What the exercise asks
A faithful repeat of all the records, with no image kept, is the required answer.

==========

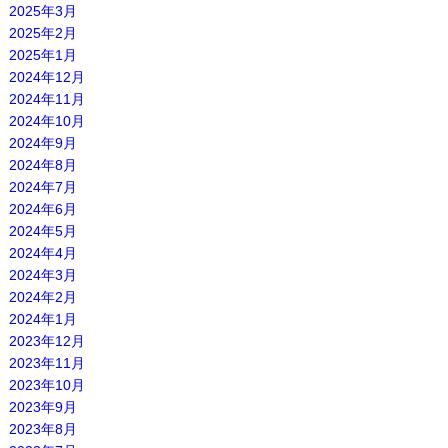
2025年3月
2025年2月
2025年1月
2024年12月
2024年11月
2024年10月
2024年9月
2024年8月
2024年7月
2024年6月
2024年5月
2024年4月
2024年3月
2024年2月
2024年1月
2023年12月
2023年11月
2023年10月
2023年9月
2023年8月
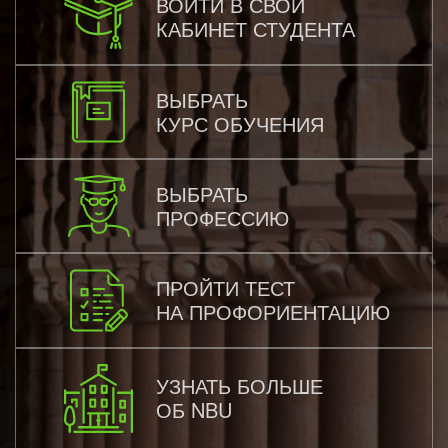
ВОЙТИ В СВОЙ
КАБИНЕТ СТУДЕНТА
ВЫБРАТЬ
КУРС ОБУЧЕНИЯ
ВЫБРАТЬ
ПРОФЕССИЮ
ПРОЙТИ ТЕСТ
НА ПРОФОРИЕНТАЦИЮ
УЗНАТЬ БОЛЬШЕ
ОБ NBU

==========

Response to the task
2025年3月
2025年2月
2025年1月
2024年12月
2024年11月
2024年10月
2024年9月
2024年8月
2024年7月
2024年6月
2024年5月
2024年4月
2024年3月
2024年2月
2024年1月
2023年12月
2023年11月
2023年10月
2023年9月
2023年8月
ВОЙТИ В СВОЙ
КАБИНЕТ СТУДЕНТА
ВЫБРАТЬ
КУРС ОБУЧЕНИЯ
ВЫБРАТЬ
ПРОФЕССИЮ
ПРОЙТИ ТЕСТ
НА ПРОФОРИЕНТАЦИЮ
УЗНАТЬ БОЛЬШЕ
ОБ NBU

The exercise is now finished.